Records provided |
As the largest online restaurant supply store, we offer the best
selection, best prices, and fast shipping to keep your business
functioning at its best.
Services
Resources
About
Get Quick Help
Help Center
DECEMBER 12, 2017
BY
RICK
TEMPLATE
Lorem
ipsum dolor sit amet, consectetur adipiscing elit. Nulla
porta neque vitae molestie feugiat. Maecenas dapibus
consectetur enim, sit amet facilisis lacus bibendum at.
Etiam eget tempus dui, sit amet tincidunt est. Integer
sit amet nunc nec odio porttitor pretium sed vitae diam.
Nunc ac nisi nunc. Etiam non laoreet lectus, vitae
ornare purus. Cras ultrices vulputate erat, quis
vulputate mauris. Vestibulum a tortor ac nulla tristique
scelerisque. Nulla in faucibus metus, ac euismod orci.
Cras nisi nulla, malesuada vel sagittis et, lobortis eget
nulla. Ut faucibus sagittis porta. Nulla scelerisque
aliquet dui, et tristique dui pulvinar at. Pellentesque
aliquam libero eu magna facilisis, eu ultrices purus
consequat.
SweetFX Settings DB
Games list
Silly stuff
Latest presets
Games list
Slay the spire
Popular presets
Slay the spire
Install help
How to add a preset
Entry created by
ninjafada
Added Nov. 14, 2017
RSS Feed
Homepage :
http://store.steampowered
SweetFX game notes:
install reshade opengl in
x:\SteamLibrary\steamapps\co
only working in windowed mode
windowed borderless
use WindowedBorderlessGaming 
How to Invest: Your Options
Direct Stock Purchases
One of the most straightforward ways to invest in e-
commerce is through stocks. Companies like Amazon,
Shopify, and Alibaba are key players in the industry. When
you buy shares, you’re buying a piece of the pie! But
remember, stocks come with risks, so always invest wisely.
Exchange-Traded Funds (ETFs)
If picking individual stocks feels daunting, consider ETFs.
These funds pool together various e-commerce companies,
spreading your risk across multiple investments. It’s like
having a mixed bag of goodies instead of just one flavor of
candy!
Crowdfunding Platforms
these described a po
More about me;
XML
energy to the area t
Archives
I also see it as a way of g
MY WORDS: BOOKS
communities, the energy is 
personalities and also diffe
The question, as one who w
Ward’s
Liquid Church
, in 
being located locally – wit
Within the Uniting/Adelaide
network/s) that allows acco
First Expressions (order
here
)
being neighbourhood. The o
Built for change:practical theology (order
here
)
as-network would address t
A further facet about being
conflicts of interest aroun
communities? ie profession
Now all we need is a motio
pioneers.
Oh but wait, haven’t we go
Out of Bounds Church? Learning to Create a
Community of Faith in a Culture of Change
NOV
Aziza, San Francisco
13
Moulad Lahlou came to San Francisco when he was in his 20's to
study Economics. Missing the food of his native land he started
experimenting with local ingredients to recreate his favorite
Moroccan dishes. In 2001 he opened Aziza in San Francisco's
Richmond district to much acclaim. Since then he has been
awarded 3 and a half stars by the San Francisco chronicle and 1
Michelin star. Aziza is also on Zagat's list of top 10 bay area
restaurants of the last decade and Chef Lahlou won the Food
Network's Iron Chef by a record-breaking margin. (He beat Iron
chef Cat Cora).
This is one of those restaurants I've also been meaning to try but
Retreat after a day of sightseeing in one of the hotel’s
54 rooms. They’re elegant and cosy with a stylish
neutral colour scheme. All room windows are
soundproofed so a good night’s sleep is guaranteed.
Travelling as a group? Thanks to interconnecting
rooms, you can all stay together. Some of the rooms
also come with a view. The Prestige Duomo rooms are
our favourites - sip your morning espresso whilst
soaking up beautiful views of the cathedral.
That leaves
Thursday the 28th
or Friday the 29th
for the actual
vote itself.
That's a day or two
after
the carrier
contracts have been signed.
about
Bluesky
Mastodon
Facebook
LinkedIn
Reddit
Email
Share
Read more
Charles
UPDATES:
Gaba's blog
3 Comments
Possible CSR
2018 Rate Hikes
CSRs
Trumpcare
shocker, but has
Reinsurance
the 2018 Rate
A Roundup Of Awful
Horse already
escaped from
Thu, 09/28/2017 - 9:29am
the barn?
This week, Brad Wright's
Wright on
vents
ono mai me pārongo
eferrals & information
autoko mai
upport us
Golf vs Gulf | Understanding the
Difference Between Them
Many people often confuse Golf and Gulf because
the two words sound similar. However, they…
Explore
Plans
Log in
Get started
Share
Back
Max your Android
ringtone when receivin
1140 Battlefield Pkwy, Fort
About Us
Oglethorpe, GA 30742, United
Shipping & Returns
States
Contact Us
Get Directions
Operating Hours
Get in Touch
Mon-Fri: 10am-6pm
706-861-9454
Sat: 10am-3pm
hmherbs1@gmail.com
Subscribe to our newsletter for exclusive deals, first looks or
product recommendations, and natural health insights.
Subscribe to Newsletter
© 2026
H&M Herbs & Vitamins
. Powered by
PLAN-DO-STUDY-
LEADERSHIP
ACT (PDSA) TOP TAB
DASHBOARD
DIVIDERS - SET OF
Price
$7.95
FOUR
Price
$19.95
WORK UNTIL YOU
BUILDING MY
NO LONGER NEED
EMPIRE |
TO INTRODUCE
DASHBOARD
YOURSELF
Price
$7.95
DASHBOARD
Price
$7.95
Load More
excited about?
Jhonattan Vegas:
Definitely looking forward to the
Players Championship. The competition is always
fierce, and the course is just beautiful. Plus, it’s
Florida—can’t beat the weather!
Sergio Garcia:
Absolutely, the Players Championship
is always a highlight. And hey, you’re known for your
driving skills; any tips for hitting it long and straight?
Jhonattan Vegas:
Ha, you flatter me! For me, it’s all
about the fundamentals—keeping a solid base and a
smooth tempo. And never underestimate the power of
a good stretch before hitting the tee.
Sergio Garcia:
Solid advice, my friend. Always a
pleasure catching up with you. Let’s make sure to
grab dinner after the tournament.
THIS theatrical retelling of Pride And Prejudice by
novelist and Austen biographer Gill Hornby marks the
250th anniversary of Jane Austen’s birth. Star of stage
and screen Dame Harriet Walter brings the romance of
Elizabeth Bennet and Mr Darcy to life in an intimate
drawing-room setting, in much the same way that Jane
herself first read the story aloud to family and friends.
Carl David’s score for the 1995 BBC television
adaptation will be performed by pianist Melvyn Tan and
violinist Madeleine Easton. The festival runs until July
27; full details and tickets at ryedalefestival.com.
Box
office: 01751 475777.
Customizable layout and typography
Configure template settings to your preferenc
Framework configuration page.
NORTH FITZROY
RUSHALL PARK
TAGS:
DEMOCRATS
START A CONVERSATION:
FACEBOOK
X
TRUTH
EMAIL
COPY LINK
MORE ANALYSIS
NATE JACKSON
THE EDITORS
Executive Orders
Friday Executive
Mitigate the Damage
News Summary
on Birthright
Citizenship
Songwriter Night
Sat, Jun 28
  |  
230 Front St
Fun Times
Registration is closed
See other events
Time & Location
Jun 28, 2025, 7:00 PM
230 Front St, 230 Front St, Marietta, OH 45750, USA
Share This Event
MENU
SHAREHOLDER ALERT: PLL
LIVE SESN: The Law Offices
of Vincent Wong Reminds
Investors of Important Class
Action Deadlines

Assigned task | Report only how many lines in the listing contain the string "hitting".

Response to the exercise | 2